The auditory stimuli were recorded by a female native speaker of American English. Training sentences were either spoken using CDS or sung to a tune that matched the pitch of the CDS sentence (see Figure 1).

Figure 1. The melody used in the prior study (Morini & Blair, Reference Morini and Blair2021) (A), and in the current study (B).
The training sentences were comprised of the carrier phrase (“Look! It’s a ___. Wow it’s a _____. Do you see it? A ____.”). The target word was embedded into the carrier phrase. The four novel target words were one syllable in length and were created following English phonotactic rules (i.e., “doop,” “neff,” “shoon,” “fim”). The carrier phrase in testing sentences provided a directive for children to look at one of the two items on the screen. (“Look at the _____! Do you see the _____? Where is that _____? _____!”). All test phrases were produced in spoken sentences using CDS prosody. In both testing and training trials, the onset of the first instance of the target word was 1.4 seconds after the onset of speech. All trials had a duration of 7.5 seconds. For more information, see Morini and Blair (Reference Morini and Blair2021).
3.3. Procedure
The study paradigm was comprised of four testing blocks, two in the song condition and two in the spoken (CDS) training condition. Blocks 1 and 2 taught and tested a new word: one in the song condition, and one in the CDS condition. Blocks 3 and 4 were repetitions of the first two blocks (i.e., Block 1 = Block 3, Block 2 = Block 4). Each block began with a silent trial where an object pair was shown on the screen to examine any object or side biases. Next, three identical training trials were presented. In training trials, a single item was presented on the screen and was accompanied by a training sentence either in song or CDS (Figure 2). Testing took place immediately after training trials. Children were tested on the trained item and on the second untrained item, which was given an unfamiliar name. These untrained trials were included, as if children learned the trained item, they should look longer at the new item when a novel name was presented, due to the principle of mutual exclusivity (Markman & Wachtel, Reference Markman and Wachtel1988). The assumption of mutual exclusivity is that children assume that each item has only one label and will assign a novel label to the untrained item. Both the trained and untrained test trials assessed learning of the trained word-object pair via direct recall and mutual exclusivity testing, respectively. Additionally, this approach controls for trained object preferences that may arise due to repeated familiarization of the trained item. In between all trial types, an 8-second attention getter with a black background was presented (Figure 2).

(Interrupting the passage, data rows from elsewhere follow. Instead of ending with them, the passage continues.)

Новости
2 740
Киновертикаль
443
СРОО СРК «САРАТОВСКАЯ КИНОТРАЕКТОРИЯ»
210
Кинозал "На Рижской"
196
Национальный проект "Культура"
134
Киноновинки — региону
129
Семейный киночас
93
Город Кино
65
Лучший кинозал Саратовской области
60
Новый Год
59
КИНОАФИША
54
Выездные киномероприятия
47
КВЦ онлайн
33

Figure 2. An example study block.
For participants to be included in the final sample, children needed to have had complete, analysable data for at least one block in each of the training conditions. We counterbalanced for the following parameters across participants (i) which words were trained versus untrained words, (ii) whether trained or untrained testing trials were presented first, (iii) whether trials in the song condition were presented in blocks 1 and 3 or blocks 2 and 4, (iv) which object was assigned which label, and (v) the position of the items on the screen (i.e., if the items were presented on the left or right at testing). See Tables S1 and S2 in Supplemental Materials for confirmation of null effects of the counterbalanced items on the study results.

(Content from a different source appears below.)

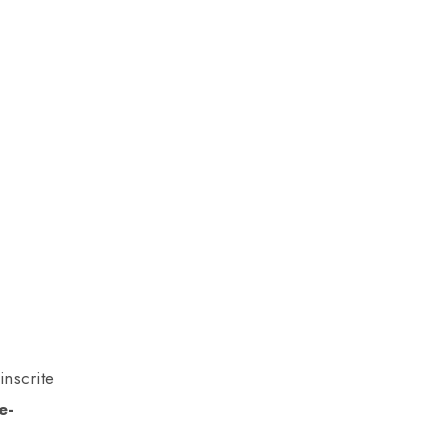
inscrite
e-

During the study appointment, caregivers were asked to find a quiet room and eliminate any possible distractors during the appointment (i.e., turning off the TV/music). All experimenters followed a written testing protocol. The appointment began with a check of the lighting, the webcam, and the audio of the participating family’s computer, utilizing a 30-second video of a spinning whale, which was sent to the family in the Zoom chat. In this video, music played, and the background changed from black to white. This background change allowed the experimenter to note if changes in brightness were visible on the child’s face when the screen went from black to white from the webcam. This video was additionally used to test the audio level, as the music was at the same intensity level as the stimuli in the word learning task. Caregivers were asked to adjust their computer’s volume so that the music could be heard at a comfortable listening level.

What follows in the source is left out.